Waza z Gołuchowa hydria czerwonofigurowa z przedstawieniem bogini Iris z kerykejonem, atrybutem boskich, fot. Muzeum Narodowe w Warszawie

Waza z Gołuchowa hydria czerwonofigurowa z przedstawieniem bogini Iris z kerykejonem, atrybutem boskich, fot. Muzeum Narodowe w Warszawie

Z czasem za sprawą męża zainteresowała się również starożytnymi wazami greckimi. Jan bardzo angażował się w sprawy ojczyzny, po wybuchu powstania styczniowego nie szczędził funduszy dla powstańców, w końcu sam chwycił za broń. Za działalność powstańczą został skazany na karę śmierci, a na jego majątek nałożono sekwestr. Zdążył zbiec do Paryża, gdzie wspólnie z żoną zamieszkali w hotelu Lambert. W 1869 roku uzyskał amnestię i wrócił do Kórnika.

Działyński jednak strasznie się zadłużył, także u żony. Ostatecznie w rozliczeniu oddał Izabelli swoje zbiory oraz zamek w Gołuchowie. Nastąpiło to zapewne po 1870 roku, gdyż w latach 1875–1882 odrestaurowała i przebudowała zamek w stylu francuskiego renesansu (prace wewnątrz trwały do 1895 roku). Tutaj też księżniczka umieściła swoje ogromne zbiory i utworzyła muzeum.

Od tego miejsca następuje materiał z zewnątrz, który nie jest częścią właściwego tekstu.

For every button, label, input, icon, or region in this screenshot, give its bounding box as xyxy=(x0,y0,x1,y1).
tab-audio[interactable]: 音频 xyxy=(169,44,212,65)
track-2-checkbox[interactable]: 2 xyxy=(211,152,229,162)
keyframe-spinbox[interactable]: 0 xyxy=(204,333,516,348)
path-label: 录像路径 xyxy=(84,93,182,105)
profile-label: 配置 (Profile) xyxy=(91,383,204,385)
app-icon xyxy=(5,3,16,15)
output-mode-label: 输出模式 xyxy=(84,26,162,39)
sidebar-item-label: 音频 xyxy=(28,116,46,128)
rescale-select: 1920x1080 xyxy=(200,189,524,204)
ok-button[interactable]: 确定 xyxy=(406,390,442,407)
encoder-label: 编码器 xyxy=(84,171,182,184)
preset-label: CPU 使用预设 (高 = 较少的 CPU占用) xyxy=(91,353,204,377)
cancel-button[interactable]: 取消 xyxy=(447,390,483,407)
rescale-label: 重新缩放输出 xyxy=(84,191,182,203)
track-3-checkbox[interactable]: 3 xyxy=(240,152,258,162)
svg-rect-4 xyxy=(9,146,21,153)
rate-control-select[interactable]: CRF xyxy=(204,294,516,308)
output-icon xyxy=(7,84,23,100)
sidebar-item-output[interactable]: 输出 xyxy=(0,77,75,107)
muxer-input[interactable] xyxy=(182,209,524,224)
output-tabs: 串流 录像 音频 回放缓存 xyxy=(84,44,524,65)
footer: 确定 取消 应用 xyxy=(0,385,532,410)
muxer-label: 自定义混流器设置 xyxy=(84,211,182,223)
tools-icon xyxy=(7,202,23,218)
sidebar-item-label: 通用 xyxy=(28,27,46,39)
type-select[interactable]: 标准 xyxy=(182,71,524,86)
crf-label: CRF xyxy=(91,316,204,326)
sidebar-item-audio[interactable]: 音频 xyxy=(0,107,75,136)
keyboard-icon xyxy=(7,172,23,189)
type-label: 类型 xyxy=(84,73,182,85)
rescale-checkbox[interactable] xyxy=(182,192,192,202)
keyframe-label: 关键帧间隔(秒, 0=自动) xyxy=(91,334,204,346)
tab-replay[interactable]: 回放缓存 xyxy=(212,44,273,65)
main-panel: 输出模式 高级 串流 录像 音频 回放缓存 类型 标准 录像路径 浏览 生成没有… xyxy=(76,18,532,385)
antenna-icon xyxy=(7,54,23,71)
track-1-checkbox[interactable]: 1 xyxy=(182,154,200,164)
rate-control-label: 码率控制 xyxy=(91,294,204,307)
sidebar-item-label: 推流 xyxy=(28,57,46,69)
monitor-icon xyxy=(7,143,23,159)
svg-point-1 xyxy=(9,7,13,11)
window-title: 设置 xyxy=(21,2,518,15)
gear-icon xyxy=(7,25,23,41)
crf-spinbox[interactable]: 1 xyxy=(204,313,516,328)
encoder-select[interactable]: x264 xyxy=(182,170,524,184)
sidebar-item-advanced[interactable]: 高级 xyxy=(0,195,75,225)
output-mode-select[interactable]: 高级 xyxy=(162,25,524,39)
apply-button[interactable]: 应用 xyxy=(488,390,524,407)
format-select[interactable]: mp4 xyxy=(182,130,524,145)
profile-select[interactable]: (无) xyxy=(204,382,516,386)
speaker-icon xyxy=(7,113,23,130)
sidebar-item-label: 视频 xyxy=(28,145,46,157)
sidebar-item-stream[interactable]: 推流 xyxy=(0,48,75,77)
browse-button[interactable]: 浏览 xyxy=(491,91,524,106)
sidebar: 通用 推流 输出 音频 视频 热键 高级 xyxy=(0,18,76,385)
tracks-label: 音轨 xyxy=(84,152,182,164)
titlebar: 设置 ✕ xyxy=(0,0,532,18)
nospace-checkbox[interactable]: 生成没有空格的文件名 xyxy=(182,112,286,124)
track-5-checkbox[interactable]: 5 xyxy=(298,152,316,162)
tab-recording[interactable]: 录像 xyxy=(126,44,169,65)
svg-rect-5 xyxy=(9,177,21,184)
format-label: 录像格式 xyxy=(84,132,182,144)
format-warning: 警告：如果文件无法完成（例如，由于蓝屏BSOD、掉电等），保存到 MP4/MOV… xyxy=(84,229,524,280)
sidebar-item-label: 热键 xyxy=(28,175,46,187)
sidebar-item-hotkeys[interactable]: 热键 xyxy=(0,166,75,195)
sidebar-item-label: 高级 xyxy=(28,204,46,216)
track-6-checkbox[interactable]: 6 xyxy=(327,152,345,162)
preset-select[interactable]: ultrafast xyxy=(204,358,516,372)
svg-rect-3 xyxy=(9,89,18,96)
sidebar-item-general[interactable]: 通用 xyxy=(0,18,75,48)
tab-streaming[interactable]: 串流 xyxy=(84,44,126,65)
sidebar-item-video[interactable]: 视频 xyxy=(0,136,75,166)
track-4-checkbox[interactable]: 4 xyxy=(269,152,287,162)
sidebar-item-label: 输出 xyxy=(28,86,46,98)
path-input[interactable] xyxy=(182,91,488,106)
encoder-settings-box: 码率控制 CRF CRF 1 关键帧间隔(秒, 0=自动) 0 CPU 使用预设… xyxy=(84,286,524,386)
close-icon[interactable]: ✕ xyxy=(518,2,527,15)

Ordynacja książąt Czartoryskich

Portret Izabelli z Czartoryskich Działyńskiej stojącej przy drzwiach na dziedziniec zamku w Gołuchowie, fot. Muzeum Narodowe w Warszawie

Portret Izabelli z Czartoryskich Działyńskiej stojącej przy drzwiach na dziedziniec zamku w Gołuchowie, fot. Muzeum Narodowe w Warszawie

 

„Na zamku w Gołuchowie w powiecie pleszewskim umieściłam zbiór dzieł sztuki różnego rodzaju, które zbierałam w długim lat szeregu. Życzeniem jest moim, aby te dzieła sztuki się nie rozproszyły i aby zbiór ten zachował się pełny i cały po wieczne czasy. […] Dla tem lepszego zabezpieczenia tych zbiorów przez zachowanie w rękach mej rodziny z uwzględnieniem ich pożyteczności dla ogółu […] ustanawiam Ordynację rodziny Xiążąt Czartoryskich” – tak brzmią słowa preambuły statutu ordynacji powołanej przez księżniczkę Izabelę.

 

Nie mając potomstwa, zdecydowała się ona, podobnie jak wielu innych posiadaczy ziemskich, na fideikomis (ordynacja, powiernictwo rodowe). Statut obwieszczono sądownie na rozprawie 20 maja 1893 roku w Królewskim Wyższym Sądzie Krajowym w Poznaniu. Zgodnie z wolą założycielki na majątek ordynacji składały się dobra rycerskie Gołuchów, Wszołów, Konojad, Doły, grunty włościańskie Tursko, a także papiery wartościowe, meble, dzieła sztuki i wyposażenie zamku w Gołuchowie szczegółowo opisane w załączniku do statutu. Mienie to miało być niepodzielne i służyć ordynatowi. 

Trzech ordynatów

„Paryż. 19 marca [1899]. Dzisiejszej nocy hr. Działyńska z Gołuchowa zmarła w Mentonie (na Riwierze). (Hr. Iza z Czartoryskich jest córką ks. Adama i ks. Sapieżanki – siostrą ks. Władysława i Witolda)” – donoszono w „Dzienniku Poznańskim”. Zgodnie ze statutem, pierwszym ordynatem został młodszy bratanek Działyńskiej, Witold Kazimierz Filip Czartoryski, syn Władysława i Małgorzaty z Orleańskich. Tenże niespodziewanie, w 1911 roku zmarł w wieku zaledwie 35 lat. Po nim ordynację objął jego brat Adam Ludwik (1872–1937), który żywo interesował się tematem gołuchowskiego muzeum. Jako opiekuna zbiorów zatrudnił cenionego muzealnika dr Nikodema Pajzderskiego. Kustosz był m.in. autorem „Przewodnika po Muzeum w Gołuchowie” wydanego w 1913 i 1929 roku nakładem Czartoryskiego.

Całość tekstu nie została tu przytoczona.